6/08/2018

Esos cafés de siempre


    Hay ciertos lugares que suelo frecuentar sólo por respirar sus atmósferas. Algunos cafés, por ejemplo. O uno que otro restaurante. Pasa que cuando me siento en una mesa y digo hola qué tal, un americano, agua mineral, lo de costumbre, también estoy solicitando otras cuestiones, intangibles para más señas, que te juro crucifijo en mano son inexistentes ya en la mayoría de estos espacios, por muy bien decorados que aparezcan o mejor situados que se precien.

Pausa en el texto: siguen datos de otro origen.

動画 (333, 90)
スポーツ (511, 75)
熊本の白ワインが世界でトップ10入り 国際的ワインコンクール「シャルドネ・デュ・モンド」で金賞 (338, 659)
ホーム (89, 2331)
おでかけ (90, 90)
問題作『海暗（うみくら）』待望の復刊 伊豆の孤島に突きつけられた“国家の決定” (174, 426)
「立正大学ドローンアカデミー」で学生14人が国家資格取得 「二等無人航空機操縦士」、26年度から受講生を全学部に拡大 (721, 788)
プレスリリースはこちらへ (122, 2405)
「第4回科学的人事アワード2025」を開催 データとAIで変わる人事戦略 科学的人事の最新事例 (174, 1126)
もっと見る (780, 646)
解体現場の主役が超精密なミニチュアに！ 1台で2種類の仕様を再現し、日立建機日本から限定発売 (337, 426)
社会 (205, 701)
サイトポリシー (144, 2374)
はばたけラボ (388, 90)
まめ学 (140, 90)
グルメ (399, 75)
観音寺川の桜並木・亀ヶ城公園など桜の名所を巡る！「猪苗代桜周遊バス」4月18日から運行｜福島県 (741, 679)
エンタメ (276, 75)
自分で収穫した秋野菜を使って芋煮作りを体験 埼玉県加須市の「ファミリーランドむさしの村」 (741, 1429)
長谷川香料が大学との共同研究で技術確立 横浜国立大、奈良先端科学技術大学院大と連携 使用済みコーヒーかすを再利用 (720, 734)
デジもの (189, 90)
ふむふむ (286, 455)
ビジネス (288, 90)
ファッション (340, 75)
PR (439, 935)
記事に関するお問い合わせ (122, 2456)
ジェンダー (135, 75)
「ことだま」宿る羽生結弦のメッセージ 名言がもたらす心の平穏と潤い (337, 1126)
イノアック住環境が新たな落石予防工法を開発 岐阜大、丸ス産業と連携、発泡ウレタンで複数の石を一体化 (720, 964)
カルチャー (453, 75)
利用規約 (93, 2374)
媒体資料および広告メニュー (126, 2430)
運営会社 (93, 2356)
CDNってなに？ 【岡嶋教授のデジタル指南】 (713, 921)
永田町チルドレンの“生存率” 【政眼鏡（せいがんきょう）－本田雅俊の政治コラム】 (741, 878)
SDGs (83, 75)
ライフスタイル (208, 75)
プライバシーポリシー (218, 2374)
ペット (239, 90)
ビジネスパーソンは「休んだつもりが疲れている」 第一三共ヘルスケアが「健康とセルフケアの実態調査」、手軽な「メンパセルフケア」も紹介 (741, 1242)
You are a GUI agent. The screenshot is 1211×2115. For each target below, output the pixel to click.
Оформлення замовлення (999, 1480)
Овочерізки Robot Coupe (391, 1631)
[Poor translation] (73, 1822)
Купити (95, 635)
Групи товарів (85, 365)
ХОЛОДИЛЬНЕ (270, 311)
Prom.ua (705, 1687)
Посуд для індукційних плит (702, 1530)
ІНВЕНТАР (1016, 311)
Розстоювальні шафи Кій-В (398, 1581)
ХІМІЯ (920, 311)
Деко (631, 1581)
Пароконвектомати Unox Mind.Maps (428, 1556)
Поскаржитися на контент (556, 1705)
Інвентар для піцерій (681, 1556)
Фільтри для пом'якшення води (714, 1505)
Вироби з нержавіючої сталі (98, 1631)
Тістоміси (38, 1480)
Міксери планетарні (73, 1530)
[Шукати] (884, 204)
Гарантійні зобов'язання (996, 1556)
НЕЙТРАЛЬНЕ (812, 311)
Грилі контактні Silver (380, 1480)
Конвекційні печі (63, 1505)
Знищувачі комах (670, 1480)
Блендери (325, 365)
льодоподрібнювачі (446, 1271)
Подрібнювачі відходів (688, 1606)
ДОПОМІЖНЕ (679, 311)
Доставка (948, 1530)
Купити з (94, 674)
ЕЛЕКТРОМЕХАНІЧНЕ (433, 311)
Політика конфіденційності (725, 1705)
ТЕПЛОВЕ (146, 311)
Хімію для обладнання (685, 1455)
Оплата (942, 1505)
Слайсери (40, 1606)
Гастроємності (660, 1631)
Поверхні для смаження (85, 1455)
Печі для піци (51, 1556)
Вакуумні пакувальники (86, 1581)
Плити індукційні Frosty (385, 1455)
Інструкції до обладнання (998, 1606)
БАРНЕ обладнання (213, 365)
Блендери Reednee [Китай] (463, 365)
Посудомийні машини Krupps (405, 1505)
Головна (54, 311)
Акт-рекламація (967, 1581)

    Por mi trayectoria de lector en cuanto lugarejo con anuncio de macciatos y con leches se atraviese, sé al dedillo a qué me refiero: los gatos por liebres hace tiempo los echo a zapatazos y en su lugar he cultivado vista, oído y gusto frente a sitios por lo común menos vistosos, pero llenos de ese clima que no tiene precio, capaz de ofrecer buen trato, soledad, conversación si la buscas, respeto por lo que haces  -en mi caso leer o escribir en las terrazas-, complicidad y sobre todo tacto. Sí, tacto. Y un buen maitre, un buen barman, un excelente mesero curtidos en el oficio son el mejor sabueso a la hora de olfatear qué pretende cada quien. Eso, damas y caballeros, no se encuentra a la vuelta de la esquina.
    El Café de Jerry, pongo por caso. Pequeño, sereno, cuyo dueño, el buen Jerry, es chef, camarero, confidente, alcahuete y otros menesteres, siempre con palabras o silencios a la mano en función de tus pulsiones y de tu huella digital como cliente. O el Sweet & coffee de la plaza Foch, sobrio y discreto a pesar de la zona en que se erige, o el Tres gatos, nuevo hallazgo que hasta el sol de hoy cumple a cabalidad con el rasero inamovible que mantengo aunque los tiempos siempre cambien. En fin, lo que une a cualquiera de estos lugares es la gente. El incordio de alguien disfrazado de mesero me incomoda, pero la sutileza, la inteligencia, el buen tino del ya mencionado Jerry, vuelvo y digo, transforma un café en lugar de peregrinación donde instalar campamento y trabajar, si es el caso, o ver pasar la vida cuando toca. De la pompa vacía y salones frufrú huyo por lo general como Drácula ante un racimo de ajos. Pero la verdad es que me siento como gato ronroneando en su cojín en recovecos que tienden la alfombra al placer de permitirte estar contigo, con el autor y con los personajes del libro que llevas entre manos y, por fin, con quien elijas según te salga de los cojones.  Así de simple y complicado van resultando estos asuntos.
    Un café con personalidad es un dinosaurio en pleno siglo XXI. Existen sin embargo, luchan con puños y dientes en el intento de recrear el carbonífero, y si tienes la paciencia y el ojo entrenado te apuesto diez a uno que terminarás encontrándolo. Lo que soy yo, en cada ciudad he dado en el clavo y ahora mismo disfruto de mi particular trinchera en éste de la Avenida General de Veintemilla, a dos cuadras de la universidad donde trabajo.
    Todo café que se respete vuela en mil pedazos ese cliché tan apreciado en estos días: sólo considerar ambientes que duplican lo prescrito por revistillas de moda o sugerencias de mercadeo efectivo. Quiebro lanzas por los de toda la vida, donde he navegado a mis anchas sin la intromisión de esa baba pegajosa capaz de inundar los sentidos, urticar la piel, anular el pulso que requiero para poner en orden ciertas cosas importantes. Lo demás es historia pasajera, hendiduras sin calado, y va siendo por supuesto nada.